De Romeinse wortels van het hedendaagse pand- en hypotheekrecht
Door bijzonder hoogleraar Romeins Recht prof. mr. Rick Verhagen
De wettelijke regeling van het pand- en hypotheekrecht in het Nederlandse Burgerlijk Wetboek van 1992 is voor het merendeel afkomstig uit het Romeinse recht. Aan het einde van het Principaat had (wat juristen noemen) het Romeinse zakelijke zekerheidsrecht (pignus en hypotheca) een zodanige complexiteit bereikt, dat het zich eeuwen later moeiteloos liet recipiëren in het laatmiddeleeuwse en vroegmoderne Europa, waar het tot op de dag van vandaag wordt gebruikt bij transacties die uiteenlopen van consumentenkrediet tot grote infrastructurele projecten.
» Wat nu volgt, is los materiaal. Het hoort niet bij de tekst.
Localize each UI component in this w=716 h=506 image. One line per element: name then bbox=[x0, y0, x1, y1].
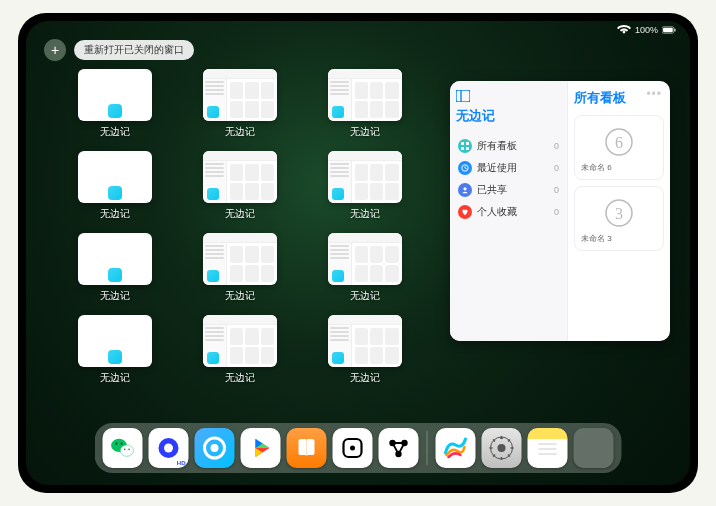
wifi-icon bbox=[617, 25, 631, 35]
window-label: 无边记 bbox=[100, 289, 130, 303]
svg-rect-7 bbox=[461, 147, 464, 150]
top-controls: + 重新打开已关闭的窗口 bbox=[44, 39, 194, 61]
window-thumbnail[interactable]: 无边记 bbox=[185, 315, 296, 385]
svg-point-19 bbox=[124, 448, 126, 450]
play-icon[interactable] bbox=[241, 428, 281, 468]
svg-point-22 bbox=[164, 444, 173, 453]
filter-item[interactable]: 最近使用0 bbox=[456, 157, 561, 179]
filter-count: 0 bbox=[554, 163, 559, 173]
svg-point-24 bbox=[211, 444, 219, 452]
board-card[interactable]: 3未命名 3 bbox=[574, 186, 664, 251]
svg-point-16 bbox=[120, 445, 133, 456]
filter-item[interactable]: 个人收藏0 bbox=[456, 201, 561, 223]
status-bar: 100% bbox=[617, 25, 676, 35]
notes-icon[interactable] bbox=[528, 428, 568, 468]
window-preview[interactable] bbox=[203, 315, 277, 367]
svg-rect-8 bbox=[466, 147, 469, 150]
window-thumbnail[interactable]: 无边记 bbox=[60, 315, 171, 385]
window-preview[interactable] bbox=[203, 151, 277, 203]
svg-point-20 bbox=[128, 448, 130, 450]
svg-text:3: 3 bbox=[615, 205, 623, 222]
window-preview[interactable] bbox=[78, 315, 152, 367]
window-preview[interactable] bbox=[203, 233, 277, 285]
window-thumbnail[interactable]: 无边记 bbox=[309, 151, 420, 221]
window-thumbnail[interactable]: 无边记 bbox=[309, 69, 420, 139]
content-pane: 所有看板 6未命名 63未命名 3 bbox=[568, 81, 670, 341]
window-thumbnail[interactable]: 无边记 bbox=[185, 69, 296, 139]
filter-count: 0 bbox=[554, 207, 559, 217]
filter-count: 0 bbox=[554, 141, 559, 151]
board-card[interactable]: 6未命名 6 bbox=[574, 115, 664, 180]
clock-icon bbox=[458, 161, 472, 175]
board-thumbnail: 3 bbox=[599, 193, 639, 233]
freeform-icon[interactable] bbox=[436, 428, 476, 468]
window-preview[interactable] bbox=[328, 151, 402, 203]
window-thumbnail[interactable]: 无边记 bbox=[60, 151, 171, 221]
app-library-icon[interactable] bbox=[574, 428, 614, 468]
sidebar-pane: 无边记 所有看板0最近使用0已共享0个人收藏0 bbox=[450, 81, 568, 341]
quark-icon[interactable]: HD bbox=[149, 428, 189, 468]
window-label: 无边记 bbox=[100, 371, 130, 385]
filter-label: 最近使用 bbox=[477, 161, 549, 175]
battery-icon bbox=[662, 25, 676, 35]
svg-text:6: 6 bbox=[615, 134, 623, 151]
window-preview[interactable] bbox=[78, 233, 152, 285]
window-thumbnail[interactable]: 无边记 bbox=[185, 233, 296, 303]
new-window-button[interactable]: + bbox=[44, 39, 66, 61]
person-icon bbox=[458, 183, 472, 197]
settings-icon[interactable] bbox=[482, 428, 522, 468]
screen: 100% + 重新打开已关闭的窗口 无边记无边记无边记无边记无边记无边记无边记无… bbox=[26, 21, 690, 485]
window-thumbnail[interactable]: 无边记 bbox=[309, 315, 420, 385]
svg-point-17 bbox=[115, 443, 117, 445]
connect-icon[interactable] bbox=[379, 428, 419, 468]
svg-rect-6 bbox=[466, 142, 469, 145]
window-label: 无边记 bbox=[100, 207, 130, 221]
window-thumbnail[interactable]: 无边记 bbox=[60, 233, 171, 303]
window-label: 无边记 bbox=[350, 207, 380, 221]
window-preview[interactable] bbox=[328, 315, 402, 367]
svg-rect-3 bbox=[456, 90, 470, 102]
svg-rect-2 bbox=[674, 28, 675, 31]
filter-label: 所有看板 bbox=[477, 139, 549, 153]
dock-separator bbox=[427, 431, 428, 465]
svg-point-10 bbox=[463, 187, 466, 190]
window-label: 无边记 bbox=[100, 125, 130, 139]
window-label: 无边记 bbox=[225, 289, 255, 303]
window-preview[interactable] bbox=[78, 69, 152, 121]
window-preview[interactable] bbox=[203, 69, 277, 121]
heart-icon bbox=[458, 205, 472, 219]
grid-icon bbox=[458, 139, 472, 153]
board-thumbnail: 6 bbox=[599, 122, 639, 162]
window-thumbnail[interactable]: 无边记 bbox=[60, 69, 171, 139]
window-label: 无边记 bbox=[350, 125, 380, 139]
window-thumbnail[interactable]: 无边记 bbox=[309, 233, 420, 303]
svg-point-26 bbox=[350, 446, 355, 451]
books-icon[interactable] bbox=[287, 428, 327, 468]
svg-rect-1 bbox=[663, 28, 673, 32]
filter-item[interactable]: 所有看板0 bbox=[456, 135, 561, 157]
qqbrowser-icon[interactable] bbox=[195, 428, 235, 468]
window-thumbnail[interactable]: 无边记 bbox=[185, 151, 296, 221]
filter-label: 已共享 bbox=[477, 183, 549, 197]
svg-point-18 bbox=[121, 443, 123, 445]
board-list: 6未命名 63未命名 3 bbox=[574, 115, 664, 257]
battery-text: 100% bbox=[635, 25, 658, 35]
window-label: 无边记 bbox=[350, 289, 380, 303]
sidebar-toggle-icon[interactable] bbox=[456, 89, 561, 105]
window-preview[interactable] bbox=[328, 69, 402, 121]
reopen-closed-window-button[interactable]: 重新打开已关闭的窗口 bbox=[74, 40, 194, 60]
more-icon[interactable]: ••• bbox=[646, 87, 662, 101]
window-label: 无边记 bbox=[225, 125, 255, 139]
window-label: 无边记 bbox=[350, 371, 380, 385]
window-label: 无边记 bbox=[225, 371, 255, 385]
window-preview[interactable] bbox=[328, 233, 402, 285]
filter-item[interactable]: 已共享0 bbox=[456, 179, 561, 201]
wechat-icon[interactable] bbox=[103, 428, 143, 468]
dice-icon[interactable] bbox=[333, 428, 373, 468]
slideover-app-window[interactable]: ••• 无边记 所有看板0最近使用0已共享0个人收藏0 所有看板 6未命名 63… bbox=[450, 81, 670, 341]
svg-rect-5 bbox=[461, 142, 464, 145]
board-label: 未命名 6 bbox=[581, 162, 612, 173]
window-label: 无边记 bbox=[225, 207, 255, 221]
filter-count: 0 bbox=[554, 185, 559, 195]
window-preview[interactable] bbox=[78, 151, 152, 203]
Deze complexiteit is het gevolg van een grotendeels spontane rechtsontwikkeling, waarbij juridische innovaties niet door een wetgever werden bedacht, maar hun oorsprong vonden in dagelijkse contractspraktijken. Aan de hand van geldleningen en pand- en hypotheekaktes uit het archief van de Sulpicii (bankiers in Puteoli, 1e eeuw n. Chr.), zal worden geschetst hoe de belangrijkste vormen van pand en hypotheek zijn ontstaan en zich verder hebben ontwikkeld.